豊後来国光

豊後来国光(ぶんごらいくにみつ)  

太刀
銘 来国光
朱銘 豊後拝領
刃長二尺七寸九分

  • 来一門来国光
  • 表裏に二筋樋。鋩子は小丸。中心はうぶ、目釘孔1個。
  • 来国光」の三字銘。「豊後拝領」と朱銘が入る。

由来  

  • 朱銘の「豊後拝領」にちなむと思われる。

来歴  

  • 寛永18年(1641年)8月、後の4代将軍家綱の誕生を祝して松平定綱が献上したもの。
    定綱は伊勢桑名藩主。父定勝は荒川次郎九郎の養子となるが家康の命により荒川氏から松平氏に復する。この時の縁で「鳴神兼定」が久松松平家に伝来する。
  • 本阿弥家の金8枚の折紙がつく。
  • 家綱は、のちこれを陣刀にして目抜き・縁・鍔に葵紋を据えた。
  • 寛文3年(1663年)正月、老中阿部豊後守忠秋が拝領。
    阿部忠秋は老中として活躍し、江戸幕府初期の名臣として名高い。
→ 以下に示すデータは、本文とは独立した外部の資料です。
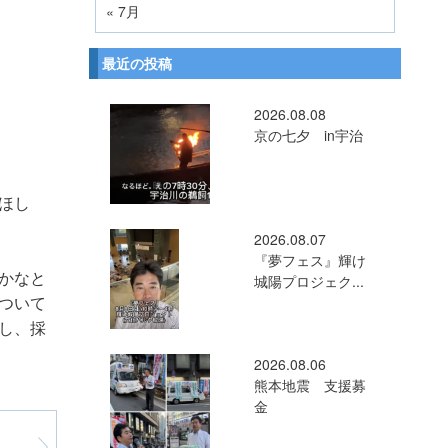
« 7月
最近の投稿
2026.08.08
京の七夕 in宇治
ほし
2026.08.07
『夢フェス』輝け
かなと
城陽プロジェク...
ついて
し、採
2026.08.06
熊本地震 支援募
金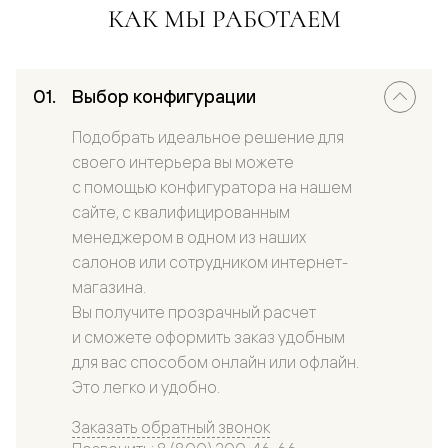
КАК МЫ РАБОТАЕМ
Выбор конфигурации
Подобрать идеальное решение для
своего интерьера вы можете
с помощью конфигуратора на нашем
сайте, с квалифицированным
менеджером в одном из наших
салонов или сотрудником интернет-
магазина.
Вы получите прозрачный расчет
и сможете оформить заказ удобным
для вас способом онлайн или офлайн.
Это легко и удобно.
Заказать обратный звонок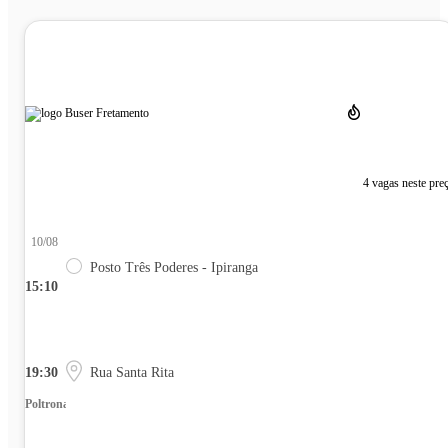
4 vagas neste pre
10/08
Posto Três Poderes - Ipiranga
15:10
19:30
Rua Santa Rita
Poltrona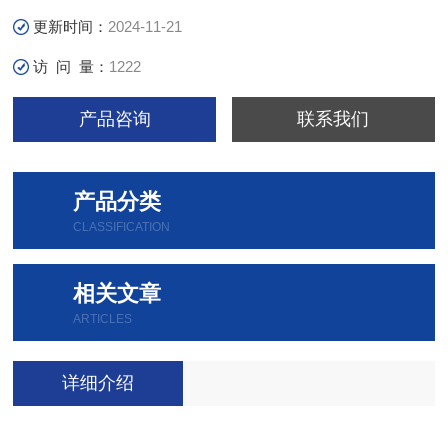
更新时间：
2024-11-21
访 问 量：
1222
产品咨询
联系我们
产品分类
CLASSIFICATION
相关文章
ARTICLES
详细介绍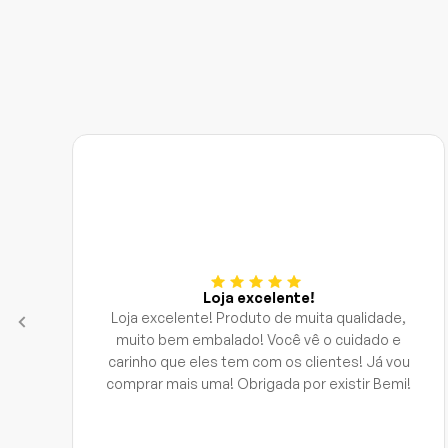
Loja excelente!
Loja excelente! Produto de muita qualidade,
muito bem embalado! Você vê o cuidado e
carinho que eles tem com os clientes! Já vou
comprar mais uma! Obrigada por existir Bemi!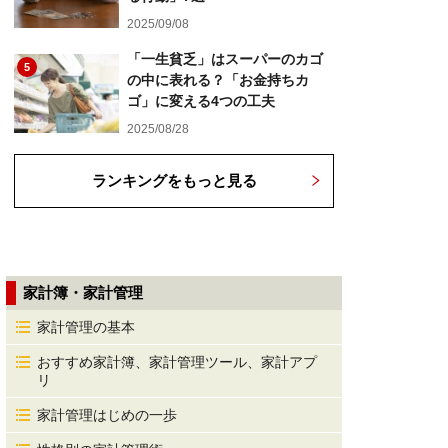
2025/09/08
「一生貧乏」はスーパーのカゴ
5
の中に表れる？「お金持ちカ
ゴ」に変える4つの工夫
2025/08/28
ランキングをもっと見る
家計簿・家計管理
家計管理の基本
おすすめ家計簿、家計管理ツール、家計アプ
リ
家計管理はじめの一歩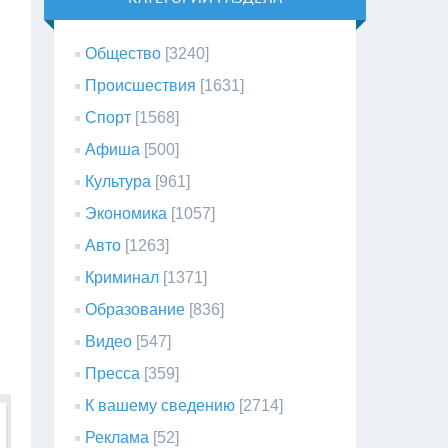
Общество
[3240]
Происшествия
[1631]
Спорт
[1568]
Афиша
[500]
Культура
[961]
Экономика
[1057]
Авто
[1263]
Криминал
[1371]
Образование
[836]
Видео
[547]
Пресса
[359]
К вашему сведению
[2714]
Реклама
[52]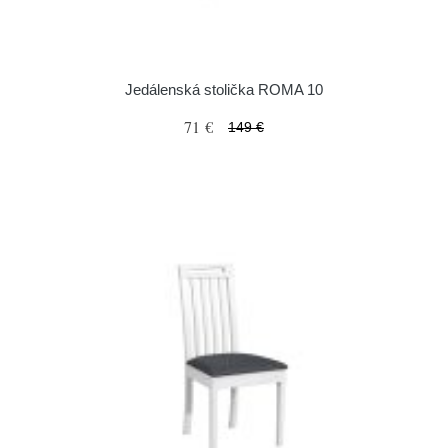
Jedálenská stolička ROMA 10
71 €
149 €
後世の歴史家から「(酒井忠勝・松平信綱などは)みな政治家の器にあらず、政治家の風あるは、独り忠秋のみありき」「細川頼之以来の執権」と高く評価される。鋭敏で才知に富んだ松平信綱に対し、忠秋は剛毅木訥な人柄であり、信綱とは互いに欠点を指摘、補助しあって幕府の盤石化に尽力し、まだ戦国の遺風が残る中、幕政を安定させることに貢献した。
  • 以後、忍藩主阿部家の重宝となった。